Fitch wants this one, and he’s well aware that there are naysayers out there waiting to bury him while anointing Silva as the next big thing. It’s a downside of life in the fight game, as you’re in one day and out the next when it comes to public perception. So as a new father, what Fitch say to Mason, knowing the pitfalls of the sport, if his son wanted to follow in dad’s footsteps one day?

“I’m gonna prepare him for a life,” said Fitch. “I’m a big believer that a parent’s true and only responsibility is to prepare your child to survive. Your job is to prepare that child to take care of himself and the sooner the better. So he’s gonna be wrestling, he’s gonna learn jiu-jitsu, and he’s gonna learn fighting, but it’s not going to be anything he’s forced into. It’s kind of the family trade. Regardless of whatever he chooses to do in life, he’ll always have that to fall back on. I would like to be able to give him that skill set to be able to go and teach someday, so then I can be confident that he’ll always have a job because he’ll always this set of skills that people will always want to learn. So if he decides to be a scientist or a race car driver, or whatever, no matter what happens, he’ll always have something to fall back on where he can make money and take care of himself.”

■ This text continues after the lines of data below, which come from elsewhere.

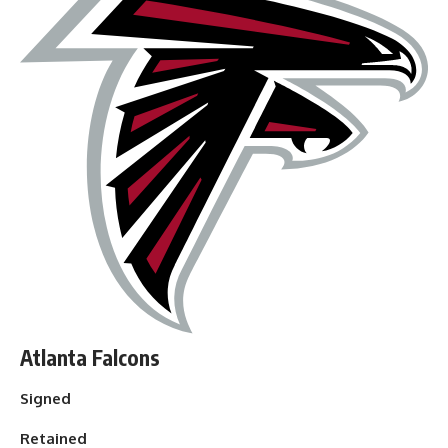
Atlanta Falcons
Signed
Retained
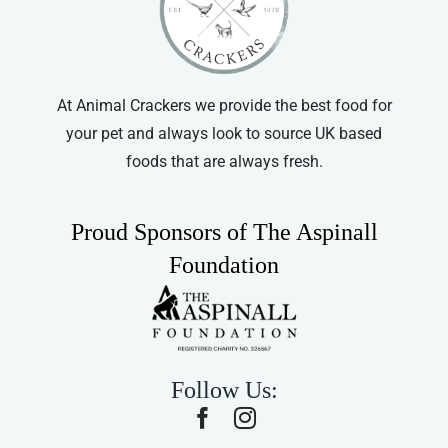
At Animal Crackers we provide the best food for
your pet and always look to source UK based
foods that are always fresh.
Proud Sponsors of The Aspinall
Foundation
Follow Us:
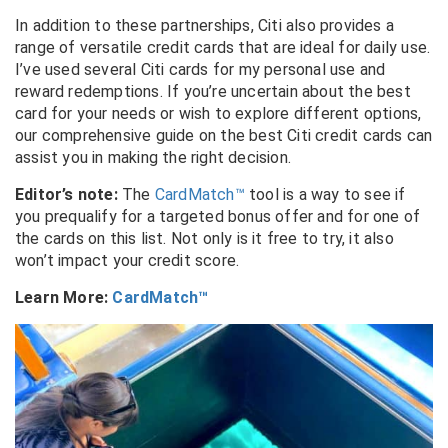
In addition to these partnerships, Citi also provides a
range of versatile credit cards that are ideal for daily use.
I’ve used several Citi cards for my personal use and
reward redemptions. If you’re uncertain about the best
card for your needs or wish to explore different options,
our comprehensive guide on the best Citi credit cards can
assist you in making the right decision.
Editor’s note:
The
CardMatch™
tool is a way to see if
you prequalify for a targeted bonus offer and for one of
the cards on this list. Not only is it free to try, it also
won’t impact your credit score.
Learn More:
CardMatch™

And what about the downside?

“Even with the downsides of this business, it’s still pretty damn fun,” he said. “I still think it’s a much better life than living inside the box where most people do. Most people live inside this structure where they have to wake up a certain time of day, they have to put in eight hours a day, they have to report to a boss, and do this and this. And I don’t like living in that system.”

Yeah, not Jon Fitch. He likes to train and he likes to fight. The former is over, the latter is coming up on Saturday. Time for Mason to watch daddy go to work.